_Prompt:_ Take the entries below and print all of them exactly, please.

_Extracted information:_
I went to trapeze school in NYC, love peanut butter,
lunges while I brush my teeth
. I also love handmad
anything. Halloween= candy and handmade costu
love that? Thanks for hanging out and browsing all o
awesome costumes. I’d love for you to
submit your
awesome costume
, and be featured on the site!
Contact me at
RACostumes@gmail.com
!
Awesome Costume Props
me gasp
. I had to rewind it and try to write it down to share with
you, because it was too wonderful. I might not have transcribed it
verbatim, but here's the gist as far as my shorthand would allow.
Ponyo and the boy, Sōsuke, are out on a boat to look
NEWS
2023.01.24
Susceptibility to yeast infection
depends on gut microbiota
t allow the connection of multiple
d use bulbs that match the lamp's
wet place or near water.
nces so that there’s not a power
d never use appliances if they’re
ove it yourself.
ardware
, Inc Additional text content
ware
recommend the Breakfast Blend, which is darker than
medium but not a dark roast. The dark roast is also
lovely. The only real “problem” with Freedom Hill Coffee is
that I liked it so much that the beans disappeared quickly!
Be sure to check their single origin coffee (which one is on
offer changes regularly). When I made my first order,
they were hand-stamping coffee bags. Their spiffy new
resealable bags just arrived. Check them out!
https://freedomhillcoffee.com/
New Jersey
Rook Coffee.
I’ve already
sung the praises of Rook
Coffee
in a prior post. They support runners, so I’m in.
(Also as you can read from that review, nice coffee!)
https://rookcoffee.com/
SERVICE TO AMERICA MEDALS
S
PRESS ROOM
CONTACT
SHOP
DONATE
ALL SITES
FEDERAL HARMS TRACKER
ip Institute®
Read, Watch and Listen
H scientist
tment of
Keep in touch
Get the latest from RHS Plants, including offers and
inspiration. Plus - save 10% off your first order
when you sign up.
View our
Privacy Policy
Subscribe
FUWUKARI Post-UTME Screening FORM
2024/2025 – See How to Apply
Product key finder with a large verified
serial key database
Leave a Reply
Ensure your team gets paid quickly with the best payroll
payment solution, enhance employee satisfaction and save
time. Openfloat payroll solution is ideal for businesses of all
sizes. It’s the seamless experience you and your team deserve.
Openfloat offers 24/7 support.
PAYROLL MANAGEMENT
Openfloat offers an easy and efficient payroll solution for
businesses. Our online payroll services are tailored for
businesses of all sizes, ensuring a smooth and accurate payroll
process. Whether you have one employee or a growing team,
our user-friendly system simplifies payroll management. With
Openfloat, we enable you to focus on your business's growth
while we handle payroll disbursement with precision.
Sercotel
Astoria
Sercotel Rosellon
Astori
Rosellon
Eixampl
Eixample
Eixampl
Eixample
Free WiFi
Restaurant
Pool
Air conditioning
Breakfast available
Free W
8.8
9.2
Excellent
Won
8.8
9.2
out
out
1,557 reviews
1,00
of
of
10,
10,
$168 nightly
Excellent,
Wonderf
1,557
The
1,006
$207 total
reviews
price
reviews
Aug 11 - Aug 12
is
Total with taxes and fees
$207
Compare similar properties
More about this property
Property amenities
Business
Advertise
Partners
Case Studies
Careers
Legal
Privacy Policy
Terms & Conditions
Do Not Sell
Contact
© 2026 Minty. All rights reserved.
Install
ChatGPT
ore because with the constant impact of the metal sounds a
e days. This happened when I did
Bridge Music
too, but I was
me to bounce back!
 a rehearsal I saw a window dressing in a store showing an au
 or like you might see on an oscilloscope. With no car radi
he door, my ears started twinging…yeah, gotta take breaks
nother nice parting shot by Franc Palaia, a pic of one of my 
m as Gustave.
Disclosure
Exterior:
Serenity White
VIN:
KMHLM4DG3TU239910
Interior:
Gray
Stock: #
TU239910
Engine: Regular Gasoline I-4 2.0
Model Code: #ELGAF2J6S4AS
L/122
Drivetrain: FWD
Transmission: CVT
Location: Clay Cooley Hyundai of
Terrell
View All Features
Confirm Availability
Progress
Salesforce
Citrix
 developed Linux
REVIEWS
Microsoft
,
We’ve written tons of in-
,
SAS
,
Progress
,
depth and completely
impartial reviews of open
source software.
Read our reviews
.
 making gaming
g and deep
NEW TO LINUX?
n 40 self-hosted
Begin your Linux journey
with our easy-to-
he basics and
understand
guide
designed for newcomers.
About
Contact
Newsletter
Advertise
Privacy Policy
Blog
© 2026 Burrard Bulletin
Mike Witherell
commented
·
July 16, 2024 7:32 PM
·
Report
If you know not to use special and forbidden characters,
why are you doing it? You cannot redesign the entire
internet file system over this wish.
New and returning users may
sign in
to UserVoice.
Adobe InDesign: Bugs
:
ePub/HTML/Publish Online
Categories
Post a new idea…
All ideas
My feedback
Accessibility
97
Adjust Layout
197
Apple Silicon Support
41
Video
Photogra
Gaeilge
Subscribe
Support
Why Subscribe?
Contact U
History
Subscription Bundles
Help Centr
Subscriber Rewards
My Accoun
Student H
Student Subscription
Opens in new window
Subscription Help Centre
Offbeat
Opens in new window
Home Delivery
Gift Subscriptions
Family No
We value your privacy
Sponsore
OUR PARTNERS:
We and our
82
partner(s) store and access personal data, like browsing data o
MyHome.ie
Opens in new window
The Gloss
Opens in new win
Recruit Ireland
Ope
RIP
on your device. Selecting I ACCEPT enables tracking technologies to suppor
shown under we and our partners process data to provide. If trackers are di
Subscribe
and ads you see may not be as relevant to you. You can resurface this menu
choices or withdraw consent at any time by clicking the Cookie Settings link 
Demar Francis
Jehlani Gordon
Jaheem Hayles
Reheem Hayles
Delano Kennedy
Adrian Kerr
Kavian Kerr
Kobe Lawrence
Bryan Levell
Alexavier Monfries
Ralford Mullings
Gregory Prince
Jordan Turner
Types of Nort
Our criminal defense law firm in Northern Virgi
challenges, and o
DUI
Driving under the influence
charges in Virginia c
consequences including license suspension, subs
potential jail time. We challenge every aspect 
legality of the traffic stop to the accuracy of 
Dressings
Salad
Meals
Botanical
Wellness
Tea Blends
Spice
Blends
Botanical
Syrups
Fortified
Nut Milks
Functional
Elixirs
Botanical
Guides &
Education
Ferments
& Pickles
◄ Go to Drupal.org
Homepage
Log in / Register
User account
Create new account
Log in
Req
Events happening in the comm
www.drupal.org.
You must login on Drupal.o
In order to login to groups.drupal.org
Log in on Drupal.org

_Written solution:_
I went to trapeze school in NYC, love peanut butter,
lunges while I brush my teeth
. I also love handmad
anything. Halloween= candy and handmade costu
love that? Thanks for hanging out and browsing all o
awesome costumes. I’d love for you to
submit your
awesome costume
, and be featured on the site!
Contact me at
RACostumes@gmail.com
!
Awesome Costume Props
me gasp
. I had to rewind it and try to write it down to share with
you, because it was too wonderful. I might not have transcribed it
verbatim, but here's the gist as far as my shorthand would allow.
Ponyo and the boy, Sōsuke, are out on a boat to look
NEWS
2023.01.24
Susceptibility to yeast infection
depends on gut microbiota
t allow the connection of multiple
d use bulbs that match the lamp's
wet place or near water.
nces so that there’s not a power
d never use appliances if they’re
ove it yourself.
ardware
, Inc Additional text content
ware
recommend the Breakfast Blend, which is darker than
medium but not a dark roast. The dark roast is also
lovely. The only real “problem” with Freedom Hill Coffee is
that I liked it so much that the beans disappeared quickly!
Be sure to check their single origin coffee (which one is on
offer changes regularly). When I made my first order,
they were hand-stamping coffee bags. Their spiffy new
resealable bags just arrived. Check them out!
https://freedomhillcoffee.com/
New Jersey
Rook Coffee.
I’ve already
sung the praises of Rook
Coffee
in a prior post. They support runners, so I’m in.
(Also as you can read from that review, nice coffee!)
https://rookcoffee.com/
SERVICE TO AMERICA MEDALS
S
PRESS ROOM
CONTACT
SHOP
DONATE
ALL SITES
FEDERAL HARMS TRACKER
ip Institute®
Read, Watch and Listen
H scientist
tment of
Keep in touch
Get the latest from RHS Plants, including offers and
inspiration. Plus - save 10% off your first order
when you sign up.
View our
Privacy Policy
Subscribe
FUWUKARI Post-UTME Screening FORM
2024/2025 – See How to Apply
Product key finder with a large verified
serial key database
Leave a Reply
Ensure your team gets paid quickly with the best payroll
payment solution, enhance employee satisfaction and save
time. Openfloat payroll solution is ideal for businesses of all
sizes. It’s the seamless experience you and your team deserve.
Openfloat offers 24/7 support.
PAYROLL MANAGEMENT
Openfloat offers an easy and efficient payroll solution for
businesses. Our online payroll services are tailored for
businesses of all sizes, ensuring a smooth and accurate payroll
process. Whether you have one employee or a growing team,
our user-friendly system simplifies payroll management. With
Openfloat, we enable you to focus on your business's growth
while we handle payroll disbursement with precision.
Sercotel
Astoria
Sercotel Rosellon
Astori
Rosellon
Eixampl
Eixample
Eixampl
Eixample
Free WiFi
Restaurant
Pool
Air conditioning
Breakfast available
Free W
8.8
9.2
Excellent
Won
8.8
9.2
out
out
1,557 reviews
1,00
of
of
10,
10,
$168 nightly
Excellent,
Wonderf
1,557
The
1,006
$207 total
reviews
price
reviews
Aug 11 - Aug 12
is
Total with taxes and fees
$207
Compare similar properties
More about this property
Property amenities
Business
Advertise
Partners
Case Studies
Careers
Legal
Privacy Policy
Terms & Conditions
Do Not Sell
Contact
© 2026 Minty. All rights reserved.
Install
ChatGPT
ore because with the constant impact of the metal sounds a
e days. This happened when I did
Bridge Music
too, but I was
me to bounce back!
 a rehearsal I saw a window dressing in a store showing an au
 or like you might see on an oscilloscope. With no car radi
he door, my ears started twinging…yeah, gotta take breaks
nother nice parting shot by Franc Palaia, a pic of one of my 
m as Gustave.
Disclosure
Exterior:
Serenity White
VIN:
KMHLM4DG3TU239910
Interior:
Gray
Stock: #
TU239910
Engine: Regular Gasoline I-4 2.0
Model Code: #ELGAF2J6S4AS
L/122
Drivetrain: FWD
Transmission: CVT
Location: Clay Cooley Hyundai of
Terrell
View All Features
Confirm Availability
Progress
Salesforce
Citrix
 developed Linux
REVIEWS
Microsoft
,
We’ve written tons of in-
,
SAS
,
Progress
,
depth and completely
impartial reviews of open
source software.
Read our reviews
.
 making gaming
g and deep
NEW TO LINUX?
n 40 self-hosted
Begin your Linux journey
with our easy-to-
he basics and
understand
guide
designed for newcomers.
About
Contact
Newsletter
Advertise
Privacy Policy
Blog
© 2026 Burrard Bulletin
Mike Witherell
commented
·
July 16, 2024 7:32 PM
·
Report
If you know not to use special and forbidden characters,
why are you doing it? You cannot redesign the entire
internet file system over this wish.
New and returning users may
sign in
to UserVoice.
Adobe InDesign: Bugs
:
ePub/HTML/Publish Online
Categories
Post a new idea…
All ideas
My feedback
Accessibility
97
Adjust Layout
197
Apple Silicon Support
41
Video
Photogra
Gaeilge
Subscribe
Support
Why Subscribe?
Contact U
History
Subscription Bundles
Help Centr
Subscriber Rewards
My Accoun
Student H
Student Subscription
Opens in new window
Subscription Help Centre
Offbeat
Opens in new window
Home Delivery
Gift Subscriptions
Family No
We value your privacy
Sponsore
OUR PARTNERS:
We and our
82
partner(s) store and access personal data, like browsing data o
MyHome.ie
Opens in new window
The Gloss
Opens in new win
Recruit Ireland
Ope
RIP
on your device. Selecting I ACCEPT enables tracking technologies to suppor
shown under we and our partners process data to provide. If trackers are di
Subscribe
and ads you see may not be as relevant to you. You can resurface this menu
choices or withdraw consent at any time by clicking the Cookie Settings link 
Demar Francis
Jehlani Gordon
Jaheem Hayles
Reheem Hayles
Delano Kennedy
Adrian Kerr
Kavian Kerr
Kobe Lawrence
Bryan Levell
Alexavier Monfries
Ralford Mullings
Gregory Prince
Jordan Turner
Types of Nort
Our criminal defense law firm in Northern Virgi
challenges, and o
DUI
Driving under the influence
charges in Virginia c
consequences including license suspension, subs
potential jail time. We challenge every aspect 
legality of the traffic stop to the accuracy of 
Dressings
Salad
Meals
Botanical
Wellness
Tea Blends
Spice
Blends
Botanical
Syrups
Fortified
Nut Milks
Functional
Elixirs
Botanical
Guides &
Education
Ferments
& Pickles
◄ Go to Drupal.org
Homepage
Log in / Register
User account
Create new account
Log in
Req
Events happening in the comm
www.drupal.org.
You must login on Drupal.o
In order to login to groups.drupal.org
Log in on Drupal.org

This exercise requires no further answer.